Employers Can Run Sick Leave Concurrently with FMLA Time Off

May 17, 2006 (PLANSPONSOR.com) - The 8th US Circuit Court of Appeals ruled Friday that The Family and Medical Leave Act (FMLA) allows an employer to require its workers to substitute any accrued sick leave for leave provided by the act.

According to the court opinion, the city of Republic, Missouri did not violate the FMLA rights of police officer Robert Slentz by limiting his leave to the 12-week FMLA period in spite of the fact that he had accrued more time in sick leave.

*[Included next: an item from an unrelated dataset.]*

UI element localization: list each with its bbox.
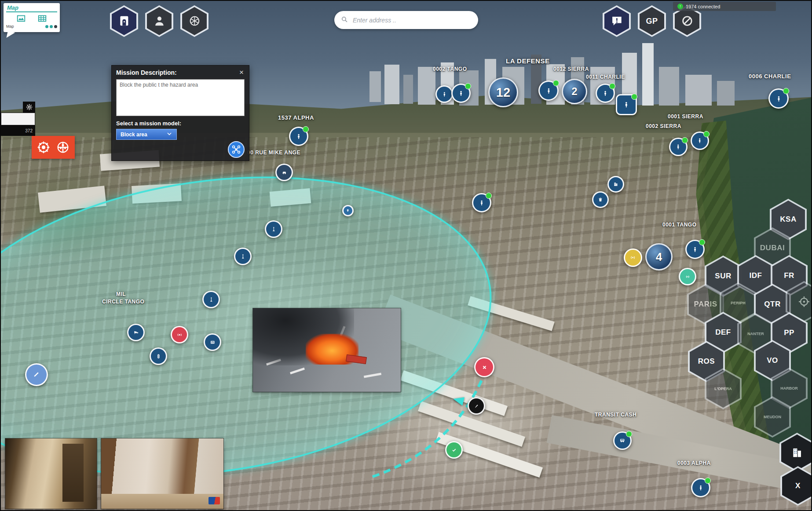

Slentz had corrective surgery on his shoulder after an injury that was not related to work. The city informed him that he would get the 12-week FMLA leave, at the end of which he would have to provide physician approval to return to work or was expected to resign.

At the end of the period, according to the court document, Slentz was not released back to work by the doctor, who said his recuperation required a few more weeks. Slentz resigned then filed a suit against the city claiming that the it wrongfully interfered with his rights under the FMLA and he should have received the 12 weeks in addition to his accrued sick leave.

The appellate court, howeverl, affirmed a lower court’s granting of summary judgment in favor of the city, saying it is left to the employer’s discretion to “permit an employee to use FMLA leave and sick leave sequentially or … require that the two run concurrently.”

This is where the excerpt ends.